Wirtschaftlichkeit ist ein zentraler Begriff der landwirtschaftlichen Betriebswirtschaft und beschreibt das Verhältnis zwischen Leistung und Kosten. Ein Betrieb gilt als wirtschaftlich, wenn innerhalb einer Zeitperiode die gesamten Leistungen höher sind als die Gesamtkosten. Beträgt beispielsweise der Produktionsaufwand (Vollkosten) für ein Kilogramm Milch 105 Rappen, müssen die Leistungen darüber liegen, damit von einer wirtschaftlichen Milchproduktion gesprochen werden kann.

Nicht alles Tragbare ist wirtschaftlich

Bei der Beurteilung der Wirtschaftlichkeit einer Investition wird nicht auf eine kurze Zeitperiode wie bei der Milchproduktion abgestützt, sondern auf deren gesamte Nutzungsdauer eines Gebäudes. Eine Investition gilt als wirtschaftlich, wenn über diese Zeit sämtliche Kosten inklusive der eigenen Arbeit und des eingesetzten Eigenkapitals gedeckt sind. Im Gegensatz dazu beschreibt die Tragbarkeit, ob die laufenden finanziellen Verpflichtungen kurzfristig und mittelfristig tatsächlich bezahlt werden können. Eine Investition kann also tragbar sein, auch wenn sie nicht wirtschaftlich ist.

Investieren ohne Mehrertrag

Bei Investitionen, die keinen zusätzlichen Ertrag bringen, dienen Opportunitätskosten als Entscheidungsgrundlage. So wird beispielsweise bei einer Maschinenhalle oder beim Ersatz bestehender Einrichtungen nicht der Mehrerlös beurteilt, sondern die Frage, ob die Investition langfristig günstiger ist als Alternativen wie Miete, Fremdleistungen oder Reparaturen.

Hilfsmittel für die Berechnung

Für die Berechnung der Wirtschaftlichkeit einer Investition stehen verschiedene Instrumente zur Verfügung. Je nach Art der Investition weisen sie unterschiedliche Vor- und Nachteile auf. Da Betriebe in der Regel laufend kleinere und gelegentlich grössere Investitionen tätigen, ist es wichtig, Hilfsmittel einzusetzen, die das Gesamtbild des Betriebes abbilden und analysieren können (siehe Kasten S. 47). Wichtig ist, dass eine Investition langfristig sämtliche Kosten inklusive der eigenen Strukturkosten deckt. Massgeblich sind dabei die Erträge für Arbeit und Kapital, die bei einem Einsatz ausserhalb der Landwirtschaft erzielt würden.

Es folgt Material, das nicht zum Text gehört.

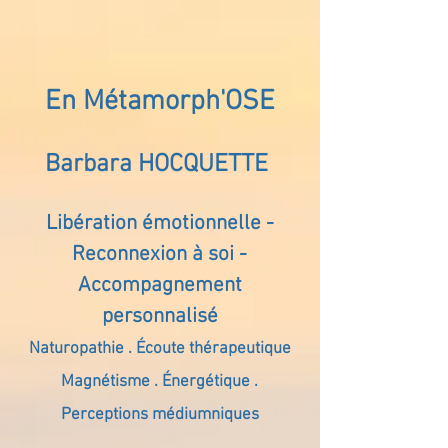
En Métamorph'OSE
Barbara HOCQUETTE
Libération émotionnelle -
Reconnexion à soi -
Accompagnement
personnalisé
Naturopathie . Écoute thérapeutique
Magnétisme . Énergétique .
Perceptions médiumniques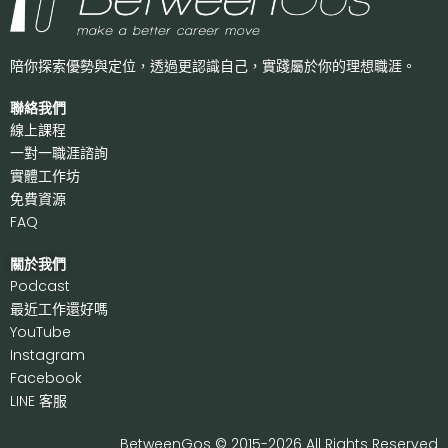
陪你探索優勢與定位，透過更認識自己，
實踐屬於你的理想職涯。
聯絡我們
線上課程
一對一職涯諮詢
實體工作坊
免費資源
FAQ
關於我們
P
odcast
最近工作還好嗎
Y
ouTube
I
nstagram
F
acebook
LI
NE 客服
BetweenGos © 2015-2026 All Rights Reserved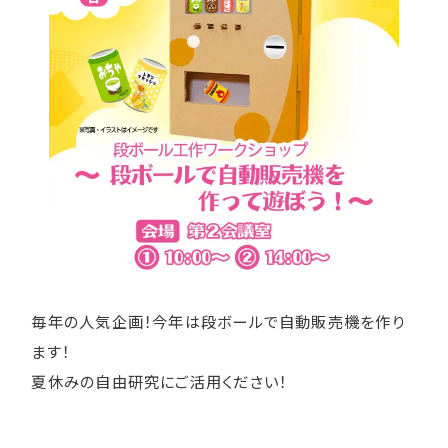
毎年の人気企画！今年は段ボールで自動販売機を作り
ます！
夏休みの自由研究にご活用ください！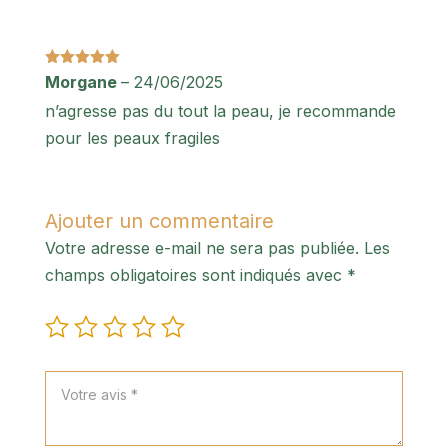
Note
5
sur
Morgane
–
24/06/2025
5
n’agresse pas du tout la peau, je recommande
pour les peaux fragiles
Ajouter un commentaire
Votre adresse e-mail ne sera pas publiée.
Les
champs obligatoires sont indiqués avec
*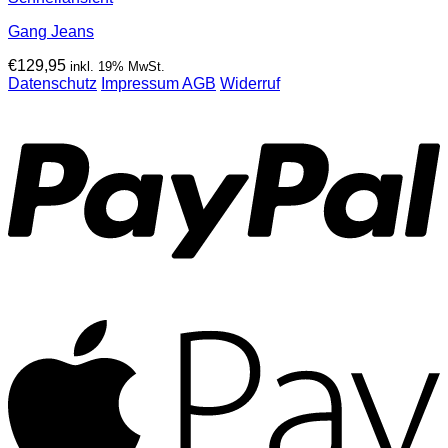
Gang Jeans
€
129,95
inkl. 19% MwSt.
Datenschutz
Impressum
AGB
Widerruf
P
A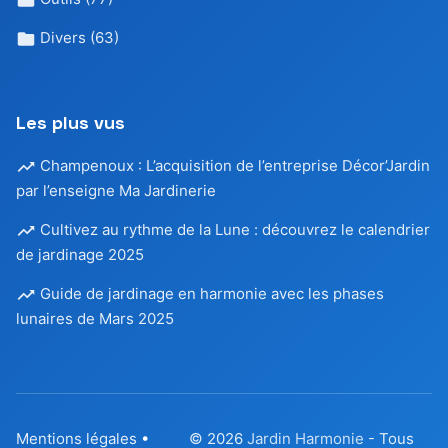
Divers
(63)
Les plus vus
Champenoux : L’acquisition de l’entreprise Décor’Jardin
par l’enseigne Ma Jardinerie
Cultivez au rythme de la Lune : découvrez le calendrier
de jardinage 2025
Guide de jardinage en harmonie avec les phases
lunaires de Mars 2025
Mentions légales
•
© 2026
Jardin Harmonie
- Tous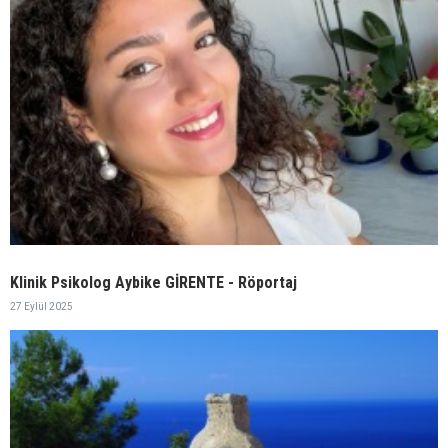
Klinik Psikolog Aybike GİRENTE - Röportaj
27 Eylül 2025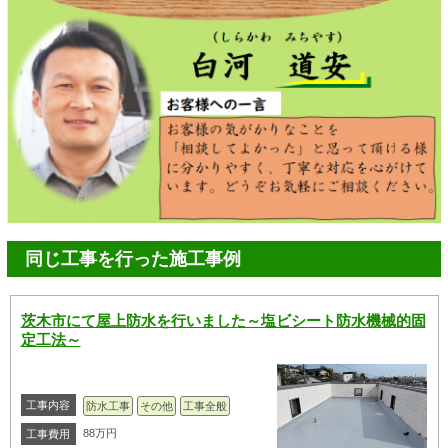
同じ工事を行った施工事例
茨木市にて屋上防水を行いました～塩ビシート防水機械的固
定工法～
工事内容
防水工事
その他
工事全般
88万円
工事費用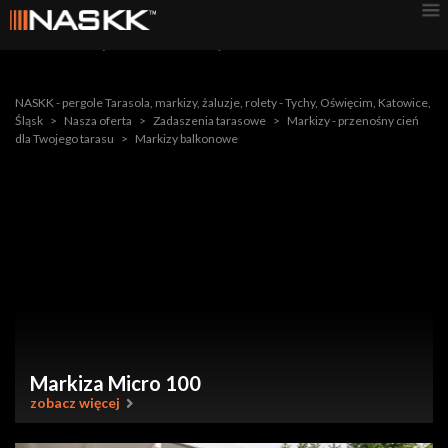
mieszkań i domów. Dzięki nim, można cieszyć się balkonem
nawet w najgorętsze dni, zyskując przyjemne cienie, które
pozwalają na relaks lub pracę na świeżym powietrzu.
NASKK - pergole Tarasola, markizy, żaluzje, rolety - Tychy, Oświęcim, Katowice,
Śląsk
>
Nasza oferta
>
Zadaszenia tarasowe
>
Markizy - przenośny cień
dla Twojego tarasu
>
Markizy balkonowe
Markiza Micro 100
zobacz więcej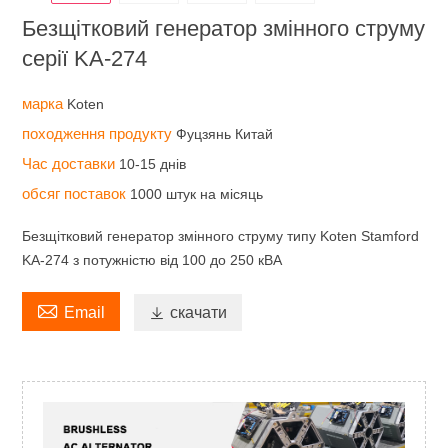
Безщітковий генератор змінного струму
серії KA-274
марка
Koten
походження продукту
Фуцзянь Китай
Час доставки
10-15 днів
обсяг поставок
1000 штук на місяць
Безщітковий генератор змінного струму типу Koten Stamford
KA-274 з потужністю від 100 до 250 кВА

Email

скачати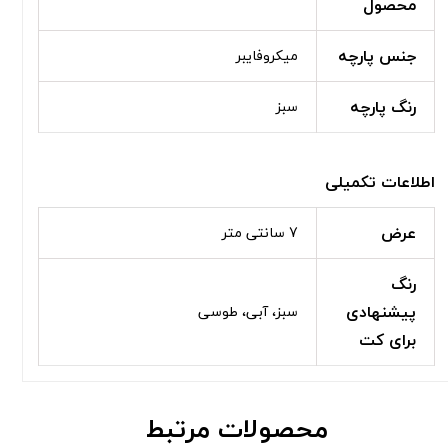
محصول
جنس پارچه
میکروفایبر
رنگ پارچه
سبز
اطلاعات تکمیلی
عرض
7 سانتی متر
رنگ
پیشنهادی
سبز، آبی، طوسی
برای کت
محصولات مرتبط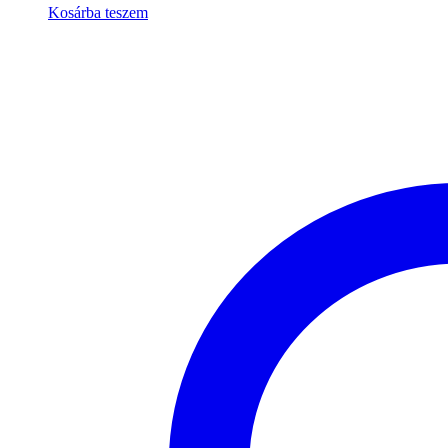
Kosárba teszem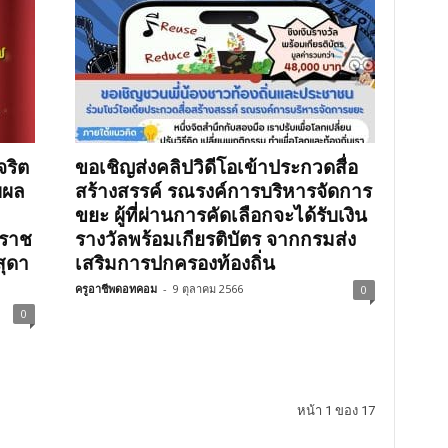
จริต
ขอเชิญส่งคลิปวิดีโอเข้าประกวดสื่อ
บผล
สร้างสรรค์ รณรงค์การบริหารจัดการ
ขยะ ผู้ที่ผ่านการคัดเลือกจะได้รับเงิน
ิราช
รางวัลพร้อมเกียรติบัตร จากกรมส่ง
สุดา
เสริมการปกครองท้องถิ่น
ครูอาชีพดอทคอม
-
9 ตุลาคม 2566
0
0
หน้า 1 ของ 17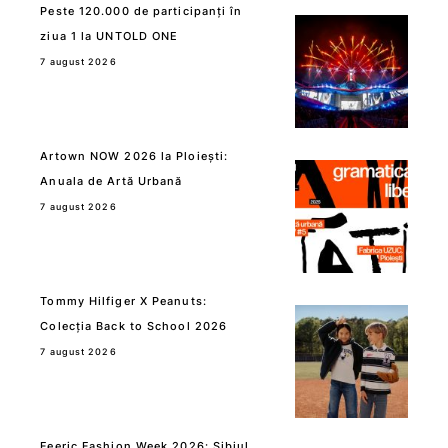
Peste 120.000 de participanți în
ziua 1 la UNTOLD ONE
7 august 2026
Artown NOW 2026 la Ploiești:
Anuala de Artă Urbană
7 august 2026
Tommy Hilfiger X Peanuts:
Colecția Back to School 2026
7 august 2026
Feeric Fashion Week 2026: Sibiul,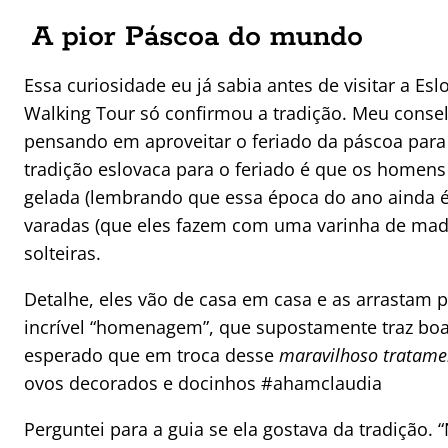
A pior Páscoa do mundo
Essa curiosidade eu já sabia antes de visitar a Es
Walking Tour só confirmou a tradição. Meu conselh
pensando em aproveitar o feriado da páscoa para vi
tradição eslovaca para o feriado é que os homen
gelada (lembrando que essa época do ano ainda é
varadas (que eles fazem com uma varinha de mad
solteiras.
Detalhe, eles vão de casa em casa e as arrastam p
incrível “homenagem”, que supostamente traz boa 
esperado que em troca desse
maravilhoso tratame
ovos decorados e docinhos #ahamclaudia
Perguntei para a guia se ela gostava da tradição.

Hilfsmittel für die Berechnung der Wirtschaftlichkeit von Investitionen

Betriebsvoranschlag (Betvor, Agridea) - Der Betriebsvoranschlag ermöglicht eine Muster-Erfolgsrechnung sowie eine fünfjährige Finanzrechnung. Er eignet sich für die Beurteilung kleiner, laufender Investitionen ebenso wie für die Analyse grösserer Investitionen auf Ebene des Gesamtbetriebes.

Strataplan (HAFL) - Für eine langfristige Betrachtung bietet die Anwendung Strataplan ein Gesamtbild der Buchhaltungsrechnungen (Bilanz, Erfolgsrechnung und Mittelfluss rechnung) über einen Zeitraum von rund zehn Jahren mit laufenden Investitionen.

Teilbudget - Für kleinere Veränderungen oder einzelne Investitionen genügt oft ein Teilbudget. Damit lassen sich die Auswirkungen eines begrenzten Betriebsbereichs auf die Wirtschaftlichkeit gezielt simulieren.

Vollkostenprogramm - Ein Vollkostenprogramm wertet vergangene Buchhaltungsdaten aus und eignet sich deshalb nicht für die Berechnung und Analyse der Wirtschaftlichkeit künftiger Investitionen.

Worauf Kreditgeber achten

Bei der Vergabe von Investitionskrediten durch die landwirtschaftliche Kreditkasse müssen gemäss Art. 32 der Strukturverbesserungsverordnung (SVV; SR 913,1) sowohl Tragbarkeit als auch Wirtschaftlichkeit nachgewiesen werden.

Mit dem verfügbaren Cashflow müssen die Schulden abgetragen werden können.

Die Grundlage der Berechnungen ist der Cashflow. Damit ist das Geld gemeint, das dem Betrieb jährlich effektiv zur Verfügung steht, nach Abzug des Privatverbrauchs und unter Einbezug eines allfälligen Nebeneinkommens. Mit dem Cashflow müssen die gesamten Schulden theoretisch innerhalb von 30 Jahren zurückbezahlt werden können. Die Betrachtung beschränkt sich somit nicht ausschliesslich auf den Landwirtschaftsbetrieb oder einzelne Betriebszweige, sondern schliesst die privaten Einnahmen mit ein.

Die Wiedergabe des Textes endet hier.